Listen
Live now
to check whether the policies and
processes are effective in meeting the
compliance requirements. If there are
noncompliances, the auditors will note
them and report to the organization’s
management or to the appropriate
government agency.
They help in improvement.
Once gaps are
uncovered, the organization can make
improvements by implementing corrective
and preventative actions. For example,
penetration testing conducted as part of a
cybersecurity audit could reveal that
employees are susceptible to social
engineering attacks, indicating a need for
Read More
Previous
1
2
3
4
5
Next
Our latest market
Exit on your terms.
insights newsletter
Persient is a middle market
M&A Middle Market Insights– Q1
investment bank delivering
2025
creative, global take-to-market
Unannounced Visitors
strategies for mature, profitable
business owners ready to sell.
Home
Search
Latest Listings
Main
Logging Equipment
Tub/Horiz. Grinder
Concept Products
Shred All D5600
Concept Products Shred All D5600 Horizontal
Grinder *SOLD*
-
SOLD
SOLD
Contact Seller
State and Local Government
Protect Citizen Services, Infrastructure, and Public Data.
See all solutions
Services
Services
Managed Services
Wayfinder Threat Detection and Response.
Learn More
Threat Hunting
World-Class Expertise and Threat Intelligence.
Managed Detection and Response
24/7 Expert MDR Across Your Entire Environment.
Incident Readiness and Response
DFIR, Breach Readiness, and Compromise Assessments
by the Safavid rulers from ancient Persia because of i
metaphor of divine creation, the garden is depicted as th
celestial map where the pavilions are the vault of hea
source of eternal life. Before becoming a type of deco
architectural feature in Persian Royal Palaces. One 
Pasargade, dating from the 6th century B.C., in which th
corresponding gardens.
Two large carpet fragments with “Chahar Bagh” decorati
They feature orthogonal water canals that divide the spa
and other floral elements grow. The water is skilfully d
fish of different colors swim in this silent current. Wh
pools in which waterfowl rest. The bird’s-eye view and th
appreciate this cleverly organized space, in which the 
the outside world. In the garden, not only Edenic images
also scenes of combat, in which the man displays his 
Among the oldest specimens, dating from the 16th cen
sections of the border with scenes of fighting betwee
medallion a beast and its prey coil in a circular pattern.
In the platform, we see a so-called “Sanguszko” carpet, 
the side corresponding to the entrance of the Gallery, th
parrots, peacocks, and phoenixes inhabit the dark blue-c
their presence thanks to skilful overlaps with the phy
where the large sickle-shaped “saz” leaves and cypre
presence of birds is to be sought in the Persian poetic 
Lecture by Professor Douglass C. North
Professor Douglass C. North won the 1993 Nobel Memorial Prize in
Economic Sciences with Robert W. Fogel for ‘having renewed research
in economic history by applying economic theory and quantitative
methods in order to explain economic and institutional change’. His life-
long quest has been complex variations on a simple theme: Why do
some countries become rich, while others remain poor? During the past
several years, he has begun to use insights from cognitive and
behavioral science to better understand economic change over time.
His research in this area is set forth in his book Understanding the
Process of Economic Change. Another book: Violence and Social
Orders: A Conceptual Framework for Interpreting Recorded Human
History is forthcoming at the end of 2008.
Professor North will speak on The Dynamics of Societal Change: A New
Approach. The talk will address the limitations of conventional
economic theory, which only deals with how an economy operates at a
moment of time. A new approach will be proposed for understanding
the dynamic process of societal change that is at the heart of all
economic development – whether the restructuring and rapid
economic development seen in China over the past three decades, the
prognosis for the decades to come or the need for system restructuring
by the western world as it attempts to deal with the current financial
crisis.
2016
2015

• • • • • • •

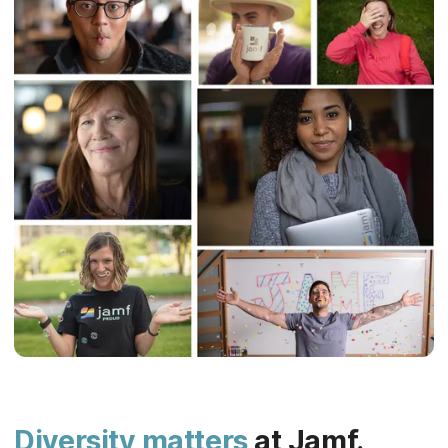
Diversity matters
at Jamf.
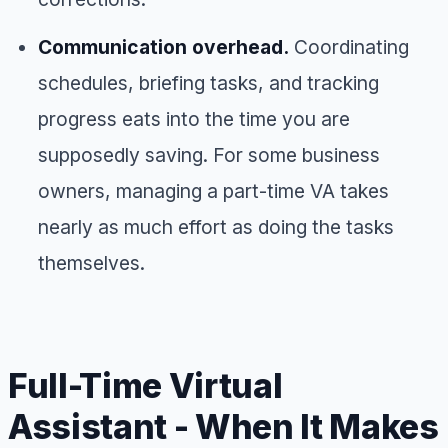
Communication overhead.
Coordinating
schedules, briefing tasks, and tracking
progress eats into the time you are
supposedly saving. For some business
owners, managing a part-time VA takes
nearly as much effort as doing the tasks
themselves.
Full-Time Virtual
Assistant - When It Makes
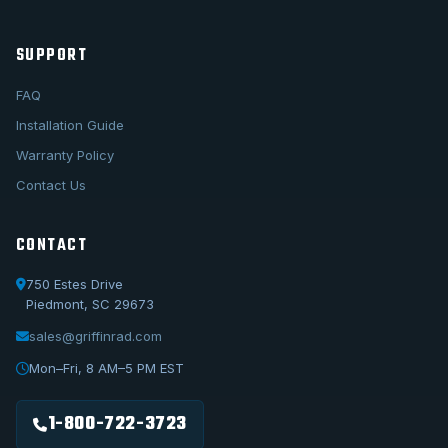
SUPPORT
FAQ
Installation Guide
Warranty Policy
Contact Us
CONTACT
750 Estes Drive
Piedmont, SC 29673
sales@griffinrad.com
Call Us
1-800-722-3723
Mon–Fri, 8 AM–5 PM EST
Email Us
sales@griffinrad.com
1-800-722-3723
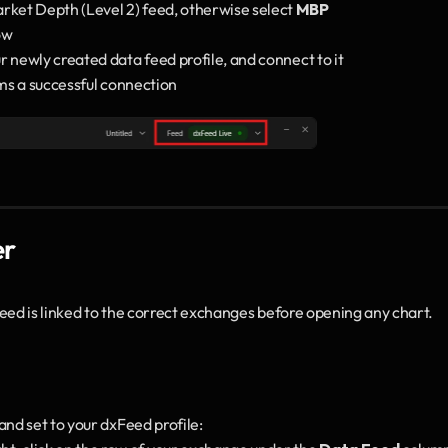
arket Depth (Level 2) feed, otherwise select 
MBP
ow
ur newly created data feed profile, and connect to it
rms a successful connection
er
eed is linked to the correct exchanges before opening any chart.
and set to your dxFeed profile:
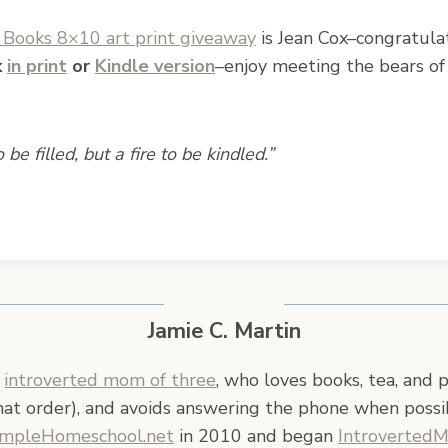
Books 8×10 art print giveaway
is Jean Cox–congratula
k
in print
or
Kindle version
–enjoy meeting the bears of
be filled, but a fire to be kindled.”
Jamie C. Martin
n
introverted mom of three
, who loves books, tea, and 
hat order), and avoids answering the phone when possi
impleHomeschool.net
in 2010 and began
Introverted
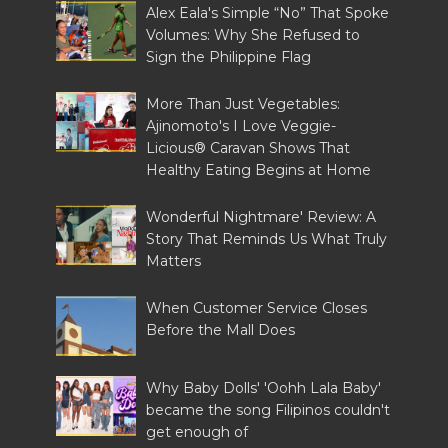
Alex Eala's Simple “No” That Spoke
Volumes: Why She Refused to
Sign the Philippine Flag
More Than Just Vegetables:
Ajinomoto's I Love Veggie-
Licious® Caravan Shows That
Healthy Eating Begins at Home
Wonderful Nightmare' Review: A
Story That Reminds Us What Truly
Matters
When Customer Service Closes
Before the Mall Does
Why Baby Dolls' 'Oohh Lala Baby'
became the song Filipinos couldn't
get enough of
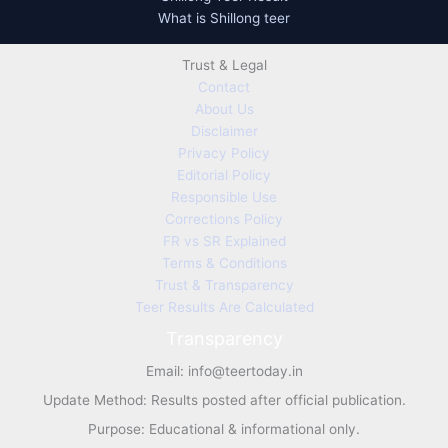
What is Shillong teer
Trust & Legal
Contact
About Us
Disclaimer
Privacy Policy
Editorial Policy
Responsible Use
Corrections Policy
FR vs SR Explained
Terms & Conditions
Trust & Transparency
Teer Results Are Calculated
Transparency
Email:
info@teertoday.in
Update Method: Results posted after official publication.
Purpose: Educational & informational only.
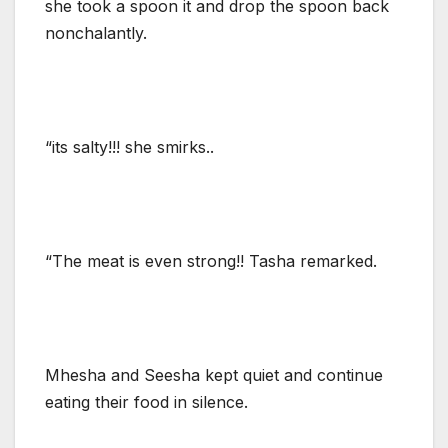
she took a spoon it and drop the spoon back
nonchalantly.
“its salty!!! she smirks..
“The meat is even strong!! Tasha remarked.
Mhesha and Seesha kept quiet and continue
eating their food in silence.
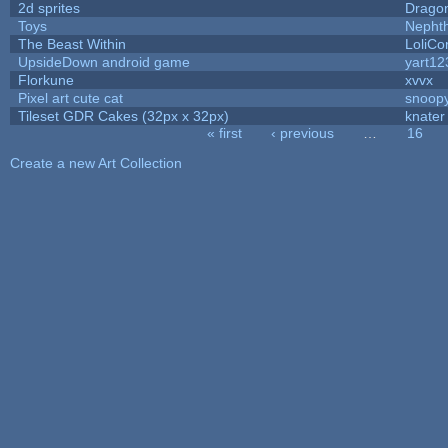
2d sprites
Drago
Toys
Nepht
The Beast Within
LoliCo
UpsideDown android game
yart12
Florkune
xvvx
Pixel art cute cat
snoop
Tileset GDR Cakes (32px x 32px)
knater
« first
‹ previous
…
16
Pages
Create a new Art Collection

• • • • • • •

_WORK ORDER_.
From the entries, copy every line in which the word "current" occurs.

_ANSWER SPACE_.
fish of different colors swim in this silent current. Wh
by the western world as it attempts to deal with the current financial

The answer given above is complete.